Sinem Aktas war nie feiern, dafür hat sie ihr Abitur gemacht. Mit der Hilfe ihres Vaters. Als wir uns in der Dortmunder Nordstadt treffen, erzählt sie mir, wie sehr sich ihre Familie am Gymnasium für sie eingesetzt hat. Ich denke an meine Schulzeit zurück und muss lächeln.
Ihsan Kaplan findet die türkischen Viertel in deutschen Großstädten gar nicht so schlimm. Der Hamburger Student überlässt den Blick auf die Alster gern den Reichen der Hansestadt. Kein Wunder, denke ich: Wer Sternenstaub sammelt, hat einen anderen Blick auf die Welt.
Emrah Celik glaubt nicht an Chancengleichheit. Schon in der Realschule fragten Lehrer ihn, was er dort als Türke eigentlich suche. Trotzdem will er nicht verzweifeln. Seine Hoffnungen setzt er in die nächste Generation. Ich bewundere seinen Optimismus, kann ihn aber nur schwer teilen.
Selim Sezgi sagt, der Islam geht mit den Lehren von Marx Hand in Hand. Für den Chemnitzer Muslim finden sich in seiner Religion viele kommunistische Ansätze. Ich treffe ihn vorm bronzenen Marx-Kopf auf dem Marktplatz der Stadt. Neben uns Pro Chemnitz-Anhänger. Sie fangen an zu pöbeln, weil sie unsere Shisha sehen.
Gürkan Bora ist Jugend-Fußballtrainer. Der ganzen Özil-Debatte zum Trotz beginnt für ihn die Integration noch immer auf dem Platz. Konflikte entstehen dort nicht durch die Herkunft, sondern aus dem Geldbeutel der Eltern. Gürkan gibt mir etwas, dass ich nach meinem Chemnitz-Besuch dringend nötig habe: Hoffnung.
Umre Kizildeniz ist Erdogan-treu, Deutscher wie Türke gleichermaßen und bei der freiwilligen Feuerwehr in Hassloch. Wenn eine Katze vom Baum gerettet werden muss, spielt Politik für ihn keine Rolle. Und ich begreife dass Engagement für die Türkei nicht im Widerspruch zu Deutschland stehen muss.

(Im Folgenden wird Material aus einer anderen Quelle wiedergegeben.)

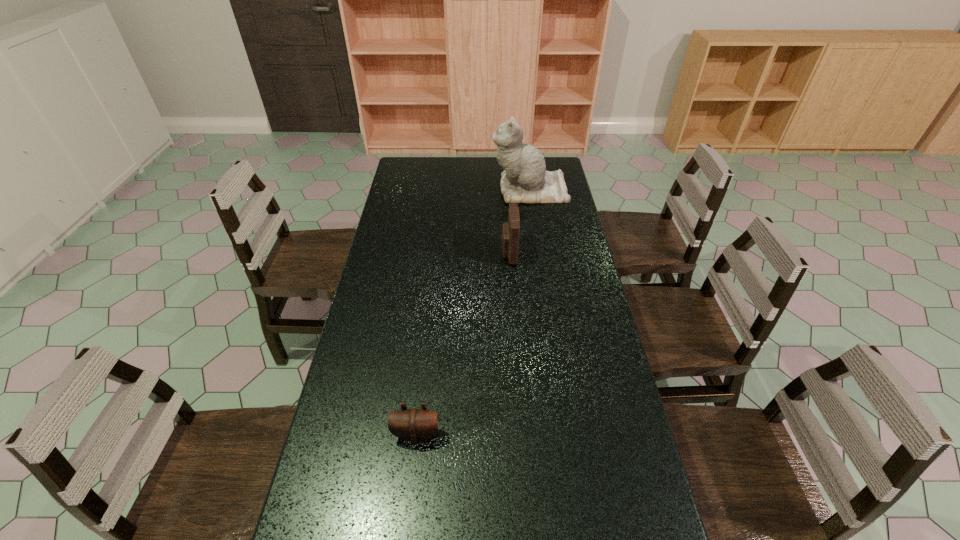 This screenshot has height=540, width=960. What are the coordinates of `cat` in the screenshot? It's located at (525, 180).

Locate an element on the screen. Image resolution: width=960 pixels, height=540 pixels. the farthest object is located at coordinates (525, 180).

Identify the location of the second nearest object. (510, 230).

Identify the location of the right pouch. (510, 230).

In order to click on the shorter pouch in this screenshot , I will do `click(414, 425)`.

Locate an element on the screen. the shortest object is located at coordinates (414, 425).

Find the location of a particular element. This screenshot has height=540, width=960. vacant region located 0.240m on the front-facing side of the farthest object is located at coordinates (438, 190).

Find the location of a particular element. This screenshot has width=960, height=540. vacant space located 0.280m on the front-facing side of the farthest object is located at coordinates (428, 190).

The image size is (960, 540). Find the location of `free space located on the front-facing side of the farthest object`. free space located on the front-facing side of the farthest object is located at coordinates (468, 190).

Identify the location of vacant region located with an open flap on the taller pouch. (458, 253). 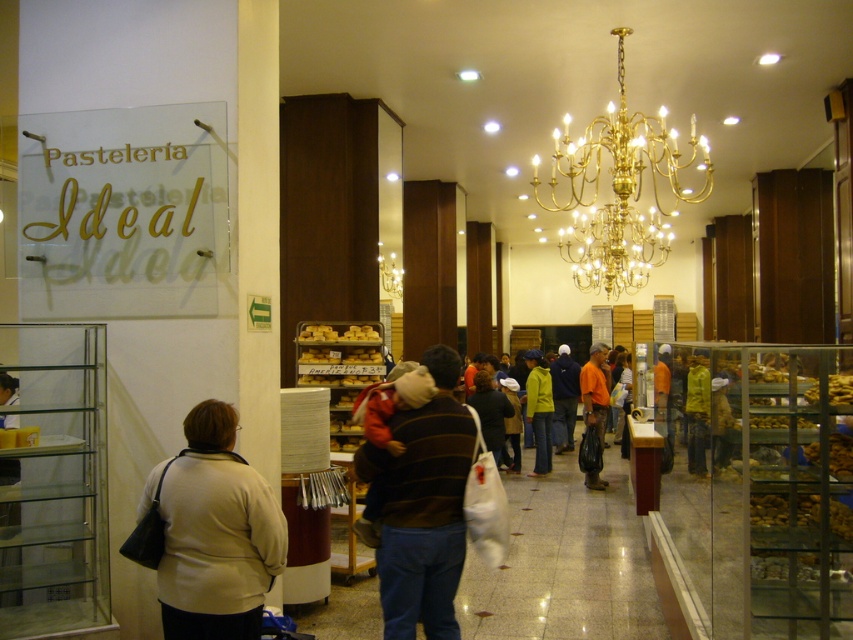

Tugba Bakirci sagt, wenn man für türkische Probleme kämpft, kann man in Deutschland nichts verändern. Ich frage die Auszubildende, als was sie sich denn fühle – deutsch oder türkisch? „Als Kölsches Mädche".
Dilan Coktas ist als Sechsjährige aus der Türkei nach Deutschland geflüchtet. Das Leben fern der Heimat radikalisiert, sagt sie. Das gilt vor allem für die Deutschtürken hier. Ich bewundere, dass sie immer noch mit den Menschen reden will. Mit allen. Obwohl sie von Deutschen wie von Deutschtürken oft angefeindet wird.
Turgay Tahtabas kam in den 90ern nach Deutschland, arbeite als Müllmann und ist heute erfolgreicher Unternehmer. NRW-Ministerpräsident Laschet verlieh im erst letztens den Landesverdienstordens. Turgays Erfolgsrezept: Er wollte helfen, Deutschland etwas besser zu machen. Und zwar nicht nur für Türkischstämmige ...
Erdem Yildirmaks Lehrer hatte jede Menge Vorurteile. Aber Erdem ist weniger an den Diskriminierungen in der Schule verzweifelt als an den Grundsätzen unseres Bildungssystems. Seinen Weg hat er trotzdem gemacht und fordert jetzt, dass sich für die nächste Generation was ändern muss.
Meltem Sahin liebt Duisburg-Marxloh und will aus dem Stadtteil nicht mehr weg. Multikulti macht Marxloh für sie international. Ich treffe mich mit ihr und lerne, was echter Optimismus ist.
Dilem Kaya ist genauso alt wie ich. Aber sie hat bereits ganz konkrete Vorstellungen für ihre Kinder: Bildung ist wichtig, sagt die junge Berlinerin. Außerdem sollen sie in möglichst vielen Kulturen aufwachsen. Damit sie sich aus allen das Beste ziehen können.
Theresa ist Deutsche und Berat Özkaynak Türke. Genauso halten sie es auch in ihrer Ehe. Echte Deutschtürken können erst ihre Kinder sein, sagen sie. Es freut mich, wie harmonisch und liebevoll die beiden ihren Weg gefunden haben.
Marcel Kellner kommt aus Bottrop, meiner Heimat. Als er mir die Geschichte seiner italienischen Familie erzählt, mischt sich Xalo ein. Ich kenne den jungen Kurden nicht. Was schwierig beginnt, wird eine interessante Diskussion. Es geht um ehrlichen Respekt und Offenheit, sagen beide.